O ataque de doenças é um dos principais fatores que podem provocar quedas drásticas de produtividade da cultura do arroz irrigado por submersão. O controle dessas doenças em sistemas de produção orgânica de arroz, para atender as normativas da Lei n0 10.831 do MAPA, deve fundamentar-se em conhecimentos e técnicas que regulem a incidência de patógenos, sem riscos de causar contaminações às plantas, aos grãos, operários, animais domésticos e a recursos naturais (água, solo, biodiversidade, …).

Em determinada situação, uma única medida de controle pode controlar uma doença especifica do arroz.  Em algumas situações, porém, a natureza da doença envolve um processo epidêmico, que passa exigir o uso de mais de um método para o controle eficaz, tornando-se necessário, nesses casos, a integração de medidas de controle.

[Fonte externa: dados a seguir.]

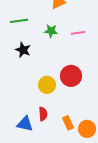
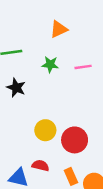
red circle: (71, 76) -> (75, 140), moved
red semicircle: (43, 114) -> (41, 165), turned -72

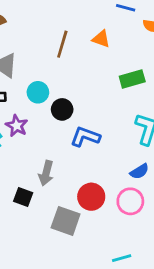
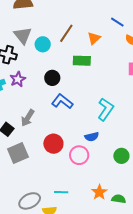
orange triangle: (101, 39) -> (94, 38), turned 40
green rectangle: (132, 79) -> (82, 61), moved
cyan circle: (38, 92) -> (43, 44), moved
gray square: (66, 221) -> (18, 153), moved, turned 30

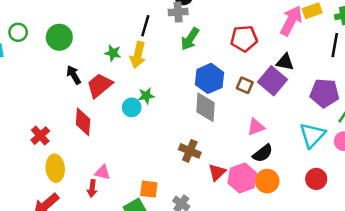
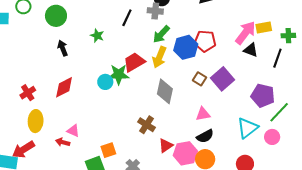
yellow arrow: (138, 55) -> (159, 57), moved
black triangle: (285, 62) -> (251, 50), moved
blue hexagon: (209, 78) -> (186, 47), moved
red trapezoid: (100, 85) -> (134, 62), moved
green star: (146, 96) -> (119, 74), size x1.5
red diamond: (83, 122) -> (64, 87), turned 50
red arrow: (92, 188) -> (63, 142), turned 88
orange square: (149, 189) -> (108, 150), turned -35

Nesse contexto, deve ser implementada uma estratégia para prevenção ou redução da ocorrência de doenças ou dos prejuízos causados por estas, tanto a médio quanto a longo prazo. Assim, as decisões a serem tomadas, quanto ao controle de doenças do arroz, estarão enquadradas numa macro-estratégia que vise a sustentabilidade ecossistema orizícola como um todo.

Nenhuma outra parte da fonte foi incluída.